This is edition 2025/147 of the Ten@10 newsletter.
Hi all,
This is the Ten@10, where I collate and summarise ten news items you generally won't see in the mainstream media.
Enjoy!

1. How unproportional might the next Parliament be?
David Farrar
- ⚖️ MMP is designed to deliver proportional representation in Parliament, but overhang seats can distort results.
- 🪑 Overhangs occur when a party wins more electorates than its share of the party vote entitles it to.
- 📜 History of overhangs: 2023 (TPM +2), 2014 (United Future +1), 2011 (Māori Party +1), 2008 (Māori Party +2), 2005 (Māori Party +1).

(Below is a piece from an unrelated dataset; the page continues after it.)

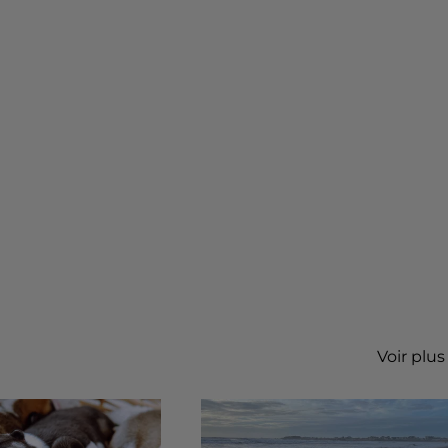
Voir plus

- 🔢 Normally 120 MPs = 61 needed to govern, but overhangs raise the threshold (e.g., 62 seats needed in a 122-seat Parliament).

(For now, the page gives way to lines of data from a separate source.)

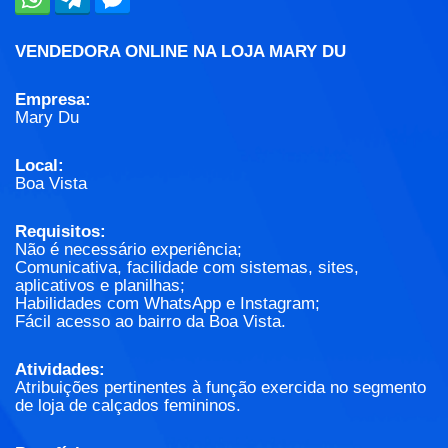
VENDEDORA ONLINE NA LOJA MARY DU
Empresa:
Mary Du
Local:
Boa Vista
Requisitos:
Não é necessário experiência;
Comunicativa, facilidade com sistemas, sites,
aplicativos e planilhas;
Habilidades com WhatsApp e Instagram;
Fácil acesso ao bairro da Boa Vista.
Atividades:
Atribuições pertinentes à função exercida no segmento
de loja de calçados femininos.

- 🧮 A 3-seat overhang could let a bloc with fewer votes form government, reversing the intended proportional outcome.
- 📊 Scenario 1 (2026): TPM wins all 7 Māori seats with <3.5% party vote → Left bloc forms government despite fewer votes.

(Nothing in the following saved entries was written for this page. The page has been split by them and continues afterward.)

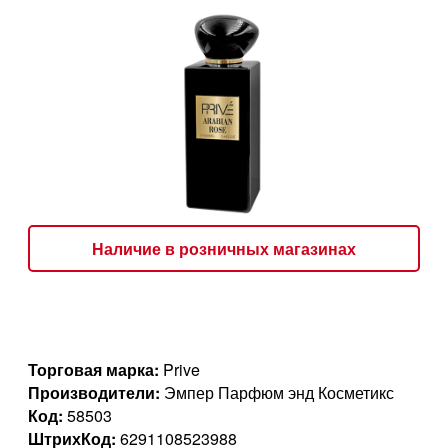
Наличие в розничных магазинах
Торговая марка:
Prive
Производители:
Эмпер Парфюм энд Косметикс
Код:
58503
ШтрихКод:
6291108523988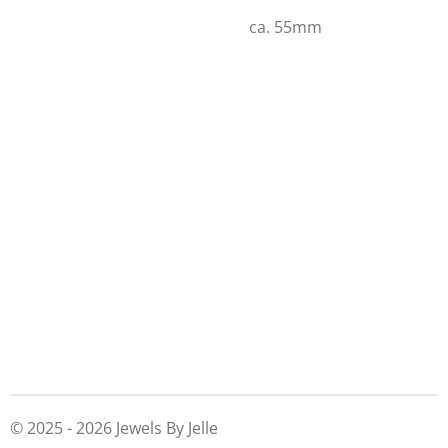
ca. 55mm
© 2025 - 2026 Jewels By Jelle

- 🏛️ Scenario 2 (2026): National wins 44 electorates with <33% party vote → Right bloc forms government despite fewer votes.
- 📰 Author believes media would accept Scenario 1 as fine, but call Scenario 2 a crisis or “stolen election.”
- 🔧 Two proposed fixes: (1) Strip excess electorate wins beyond party vote entitlement, giving them to runner-ups. (2) Expand Parliament size to maintain proportionality.
- ✅ Author prefers option (1), as it avoids bloating Parliament.